Here we are given a different path to travel; not one through the world, but one from ‘the old’ to ‘the new’. This gives us two separate journeys, which this song connects by using the word ‘along’, even though it doesn’t really work. The resonance between the first line and the last line ties everything in, saying that in all journeys, metaphorical and physical, we should be side by side with whoever ‘you’ refers to (God? The priest? The organist? The congregation? All of the above?).

The clever musical kick I mentioned earlier occurs in the chorus. At least in the version I’m looking at, the vast majority of the song is swung, which means it’s got a bouncy, jolly feel. When it was written in the 70s, this was to make the song more accessible to the hip youngsters of the day, playing their transistor radios and wearing flares. The clever bit is that the words ‘And it’s from the old I travel to the’ are written out without swing, in the style of a traditional hymn. On the word ‘new’, the music regains its trendy plugged-in switched-on swing, and that’s no lie, brother.

Perhaps this was a conscious decision, or perhaps the writer just associated the word ‘old’ with the old-style of hymn, but it tells us something quite interesting about how we do church. The lyrics are looking forwards to a better future, they are wholeheartedly embracing change, and the music impishly implies that this applies to church music. It’s implying that the new mode is better.

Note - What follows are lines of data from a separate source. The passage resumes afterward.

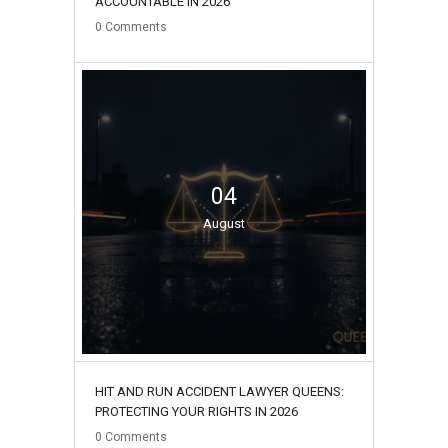
ACCOUNTABLE IN 2026
0
Comments
04
August
HIT AND RUN ACCIDENT LAWYER QUEENS:
PROTECTING YOUR RIGHTS IN 2026
0
Comments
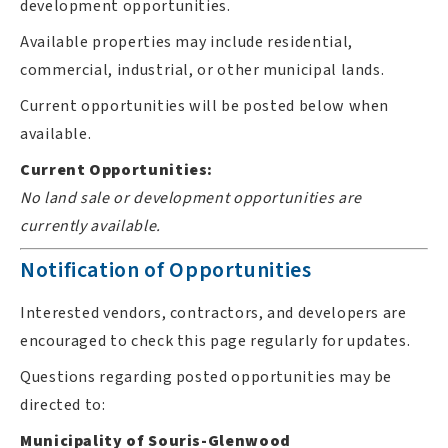
development opportunities.
Available properties may include residential,
commercial, industrial, or other municipal lands.
Current opportunities will be posted below when
available.
Current Opportunities:
No land sale or development opportunities are
currently available.
Notification of Opportunities
Interested vendors, contractors, and developers are
encouraged to check this page regularly for updates.
Questions regarding posted opportunities may be
directed to:
Municipality of Souris-Glenwood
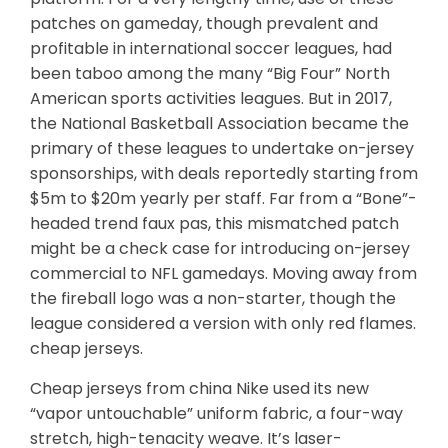
patches on gameday, though prevalent and
profitable in international soccer leagues, had
been taboo among the many “Big Four” North
American sports activities leagues. But in 2017,
the National Basketball Association became the
primary of these leagues to undertake on-jersey
sponsorships, with deals reportedly starting from
$5m to $20m yearly per staff. Far from a “Bone”-
headed trend faux pas, this mismatched patch
might be a check case for introducing on-jersey
commercial to NFL gamedays. Moving away from
the fireball logo was a non-starter, though the
league considered a version with only red flames.
cheap jerseys.
Cheap jerseys from china Nike used its new
“vapor untouchable” uniform fabric, a four-way
stretch, high-tenacity weave. It’s laser-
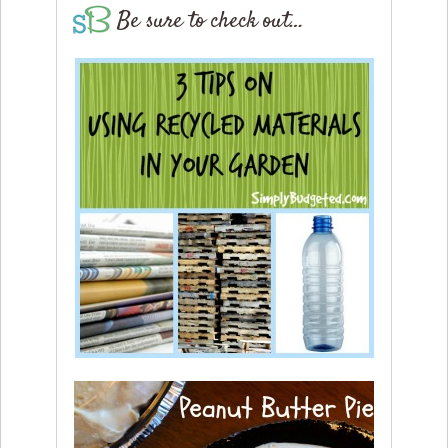
Be sure to check out…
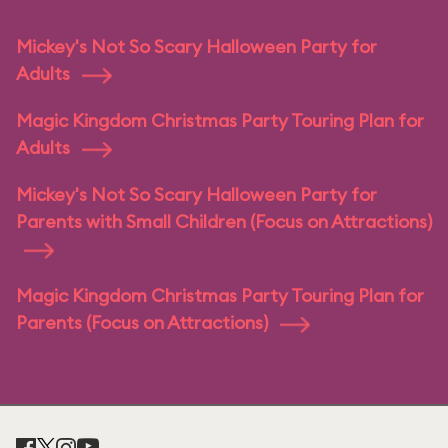
Mickey's Not So Scary Halloween Party for
Adults
Magic Kingdom Christmas Party Touring Plan for
Adults
Mickey's Not So Scary Halloween Party for
Parents with Small Children (Focus on Attractions)
Magic Kingdom Christmas Party Touring Plan for
Parents (Focus on Attractions)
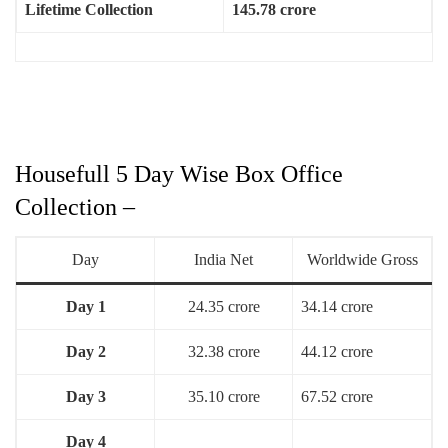
Lifetime Collection
145.78 crore
Housefull 5 Day Wise Box Office
Collection –
Day
India Net
Worldwide Gross
Day 1
24.35 crore
34.14 crore
Day 2
32.38 crore
44.12 crore
Day 3
35.10 crore
67.52 crore
Day 4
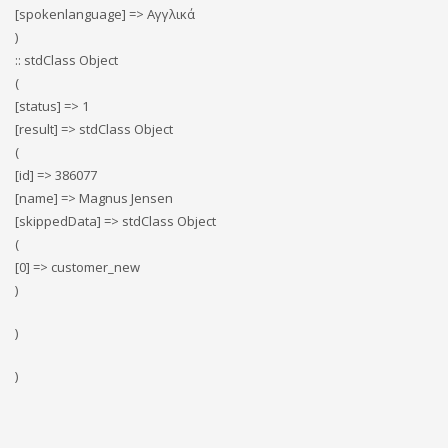
[spokenlanguage] => Αγγλικά
)
:: stdClass Object
(
[status] => 1
[result] => stdClass Object
(
[id] => 386077
[name] => Magnus Jensen
[skippedData] => stdClass Object
(
[0] => customer_new
)
)
)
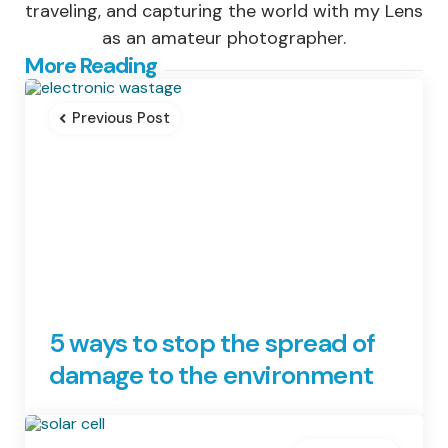
traveling, and capturing the world with my Lens
as an amateur photographer.
Post
More Reading
navigation
Previous Post
5 ways to stop the spread of
damage to the environment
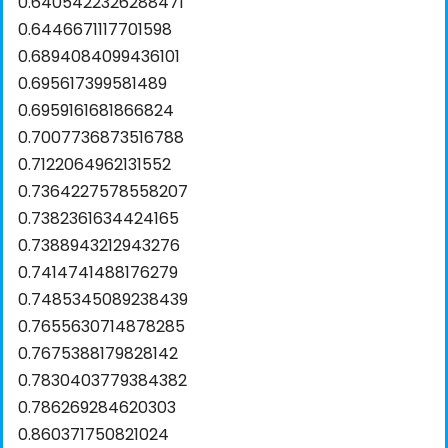
0.6405422326288471
0.6446671117701598
0.6894084099436101
0.695617399581489
0.6959161681866824
0.7007736873516788
0.7122064962131552
0.7364227578558207
0.7382361634424165
0.7388943212943276
0.7414741488176279
0.7485345089238439
0.7655630714878285
0.7675388179828142
0.7830403779384382
0.786269284620303
0.860371750821024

I’m aware that there’ll be people reading this who are all-out in favour of travelling to the new, i.e. doing church in a new way, unshackling ourselves from dusty tradition. Pruning the branches that don’t bear fruit, as it were. There’ll be people too who argue that we must retain tradition, in order to remain rooted in the origins of the faith. I would argue that we should be striving towards creative tension between these two positions, so that we can ‘travel to the new’ whilst always ‘travelling’ along’ with everybody else.

At this point in the new year, let’s not just look forwards to where we can go and what we can be, in life, faith or anything else. Let’s find a balance between doing that and looking back to where we went and what we were. For where we are and where we hoped we’d be; thanks be to God!